Feb 12, 2013

Good news from Colorado! The House Committee on Education voted 7-6 on Monday to reject a creationist measure intended to undermine science education in the state.

House Bill 13-1089, the so-called “Academic Freedom Act,” would have required teachers at public schools and colleges to help students analyze the “scientific strengths and scientific weaknesses of existing scientific theories.”

Teachers would also have been required to “create an environment that encourages students to intelligently and respectfully explore scientific questions and learn about scientific evidence related to” evolution, global warming and human cloning.

The measure isn’t really about global warming or human cloning, of course.
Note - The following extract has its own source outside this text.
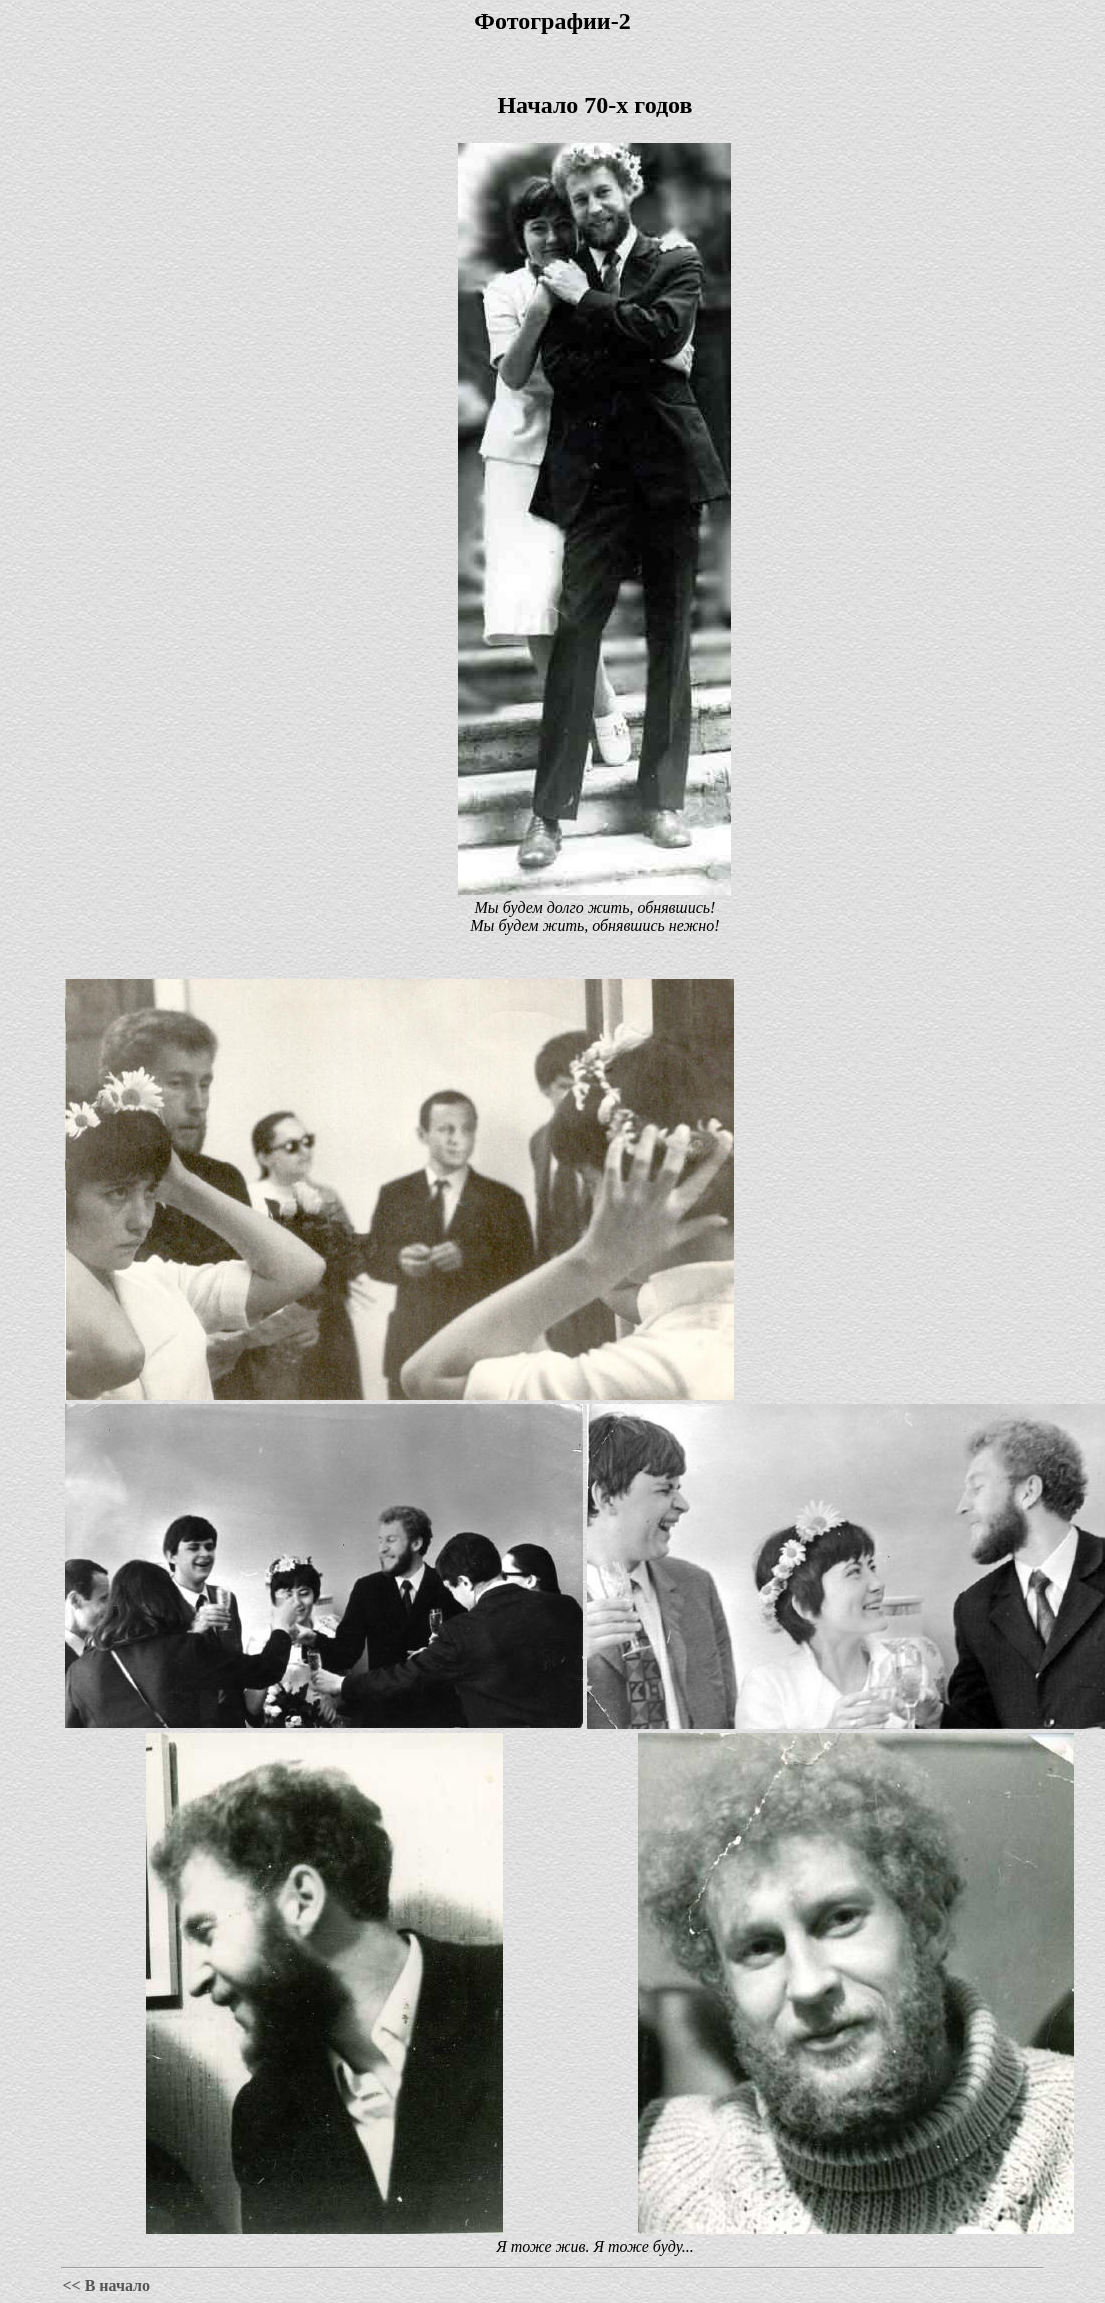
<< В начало (106, 2285)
And it most certainly isn’t about academic freedom either.

Spawned by the Discovery Institute, the measure is a backdoor creationist scheme intended to suggest that evolution is scientifically controversial and that students should be wary of its central place in biology.

The Discovery Institute and its allies have religious objections to evolution, and this bill is a “wedge” to get their views into the public school classroom. The federal courts have already headed off a wide variety of other schemes, so Religious Right folks are trying an “academic freedom” maneuver.
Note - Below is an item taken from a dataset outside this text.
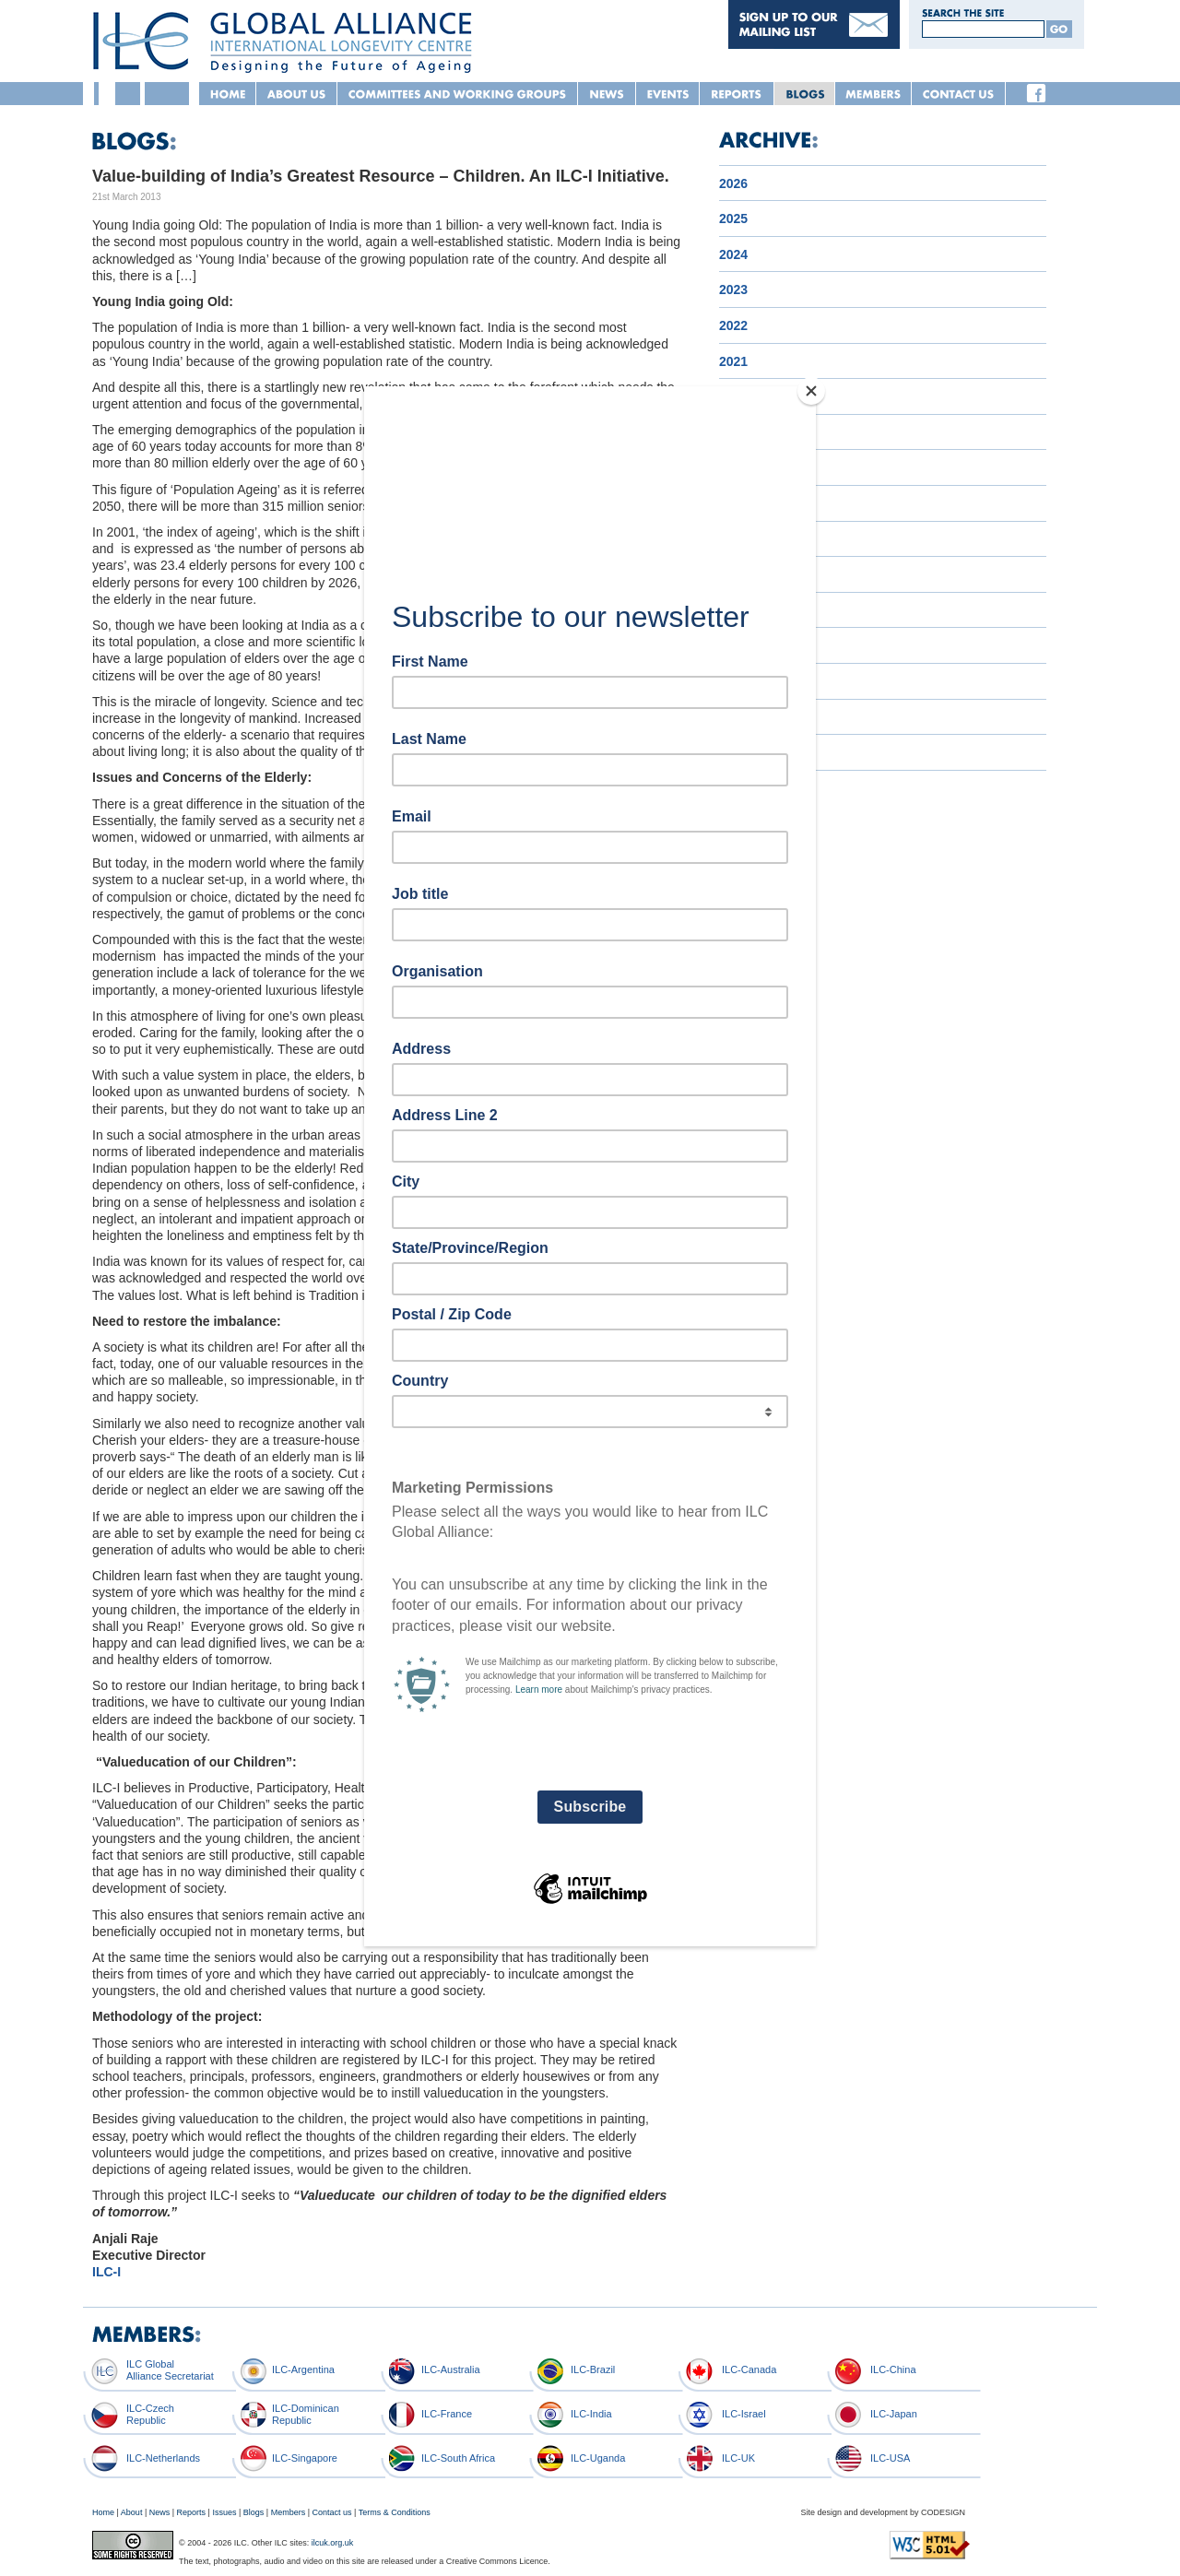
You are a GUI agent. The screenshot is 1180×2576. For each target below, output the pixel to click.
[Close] (811, 391)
Discovery Institute staffers happily roll out a fog of misinformation to push their theocratic agenda.

According to the AP, Joshua Youngkin, Discovery’s program officer for public policy and legal affairs, said, "What this bill would do is not take evolution out of schools, or put religion in, but actually increase the teaching of evolution and get people to really inquire about it and learn as much as possible."
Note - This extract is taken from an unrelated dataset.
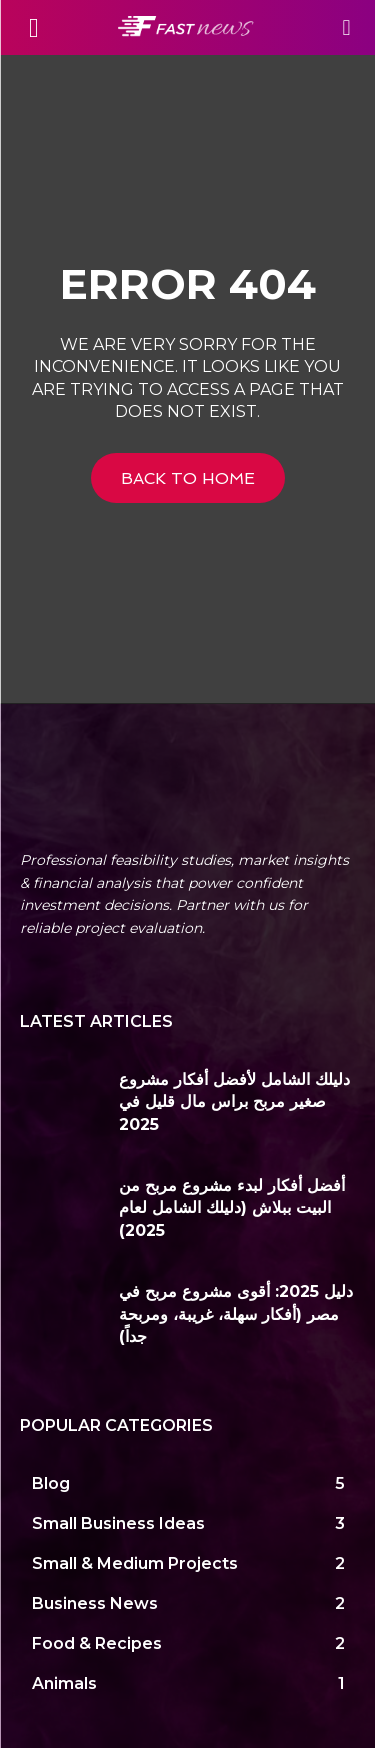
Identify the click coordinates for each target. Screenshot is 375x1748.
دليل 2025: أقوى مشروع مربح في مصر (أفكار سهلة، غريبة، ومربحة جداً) (236, 1314)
As my former colleague Steve Benen reported back in 2002, the Discovery Institute’s “real purpose is to undercut church-state separation and turn public schools into religious indoctrination centers.”

Nothing has changed since then. Over 10 years later, Discovery is still up to its same old tricks.

Colorado legislators have scuttled this bad bill, I’m happy to say, although the closeness of the vote is troubling. Now we just have to give the same treatment to measures in other states.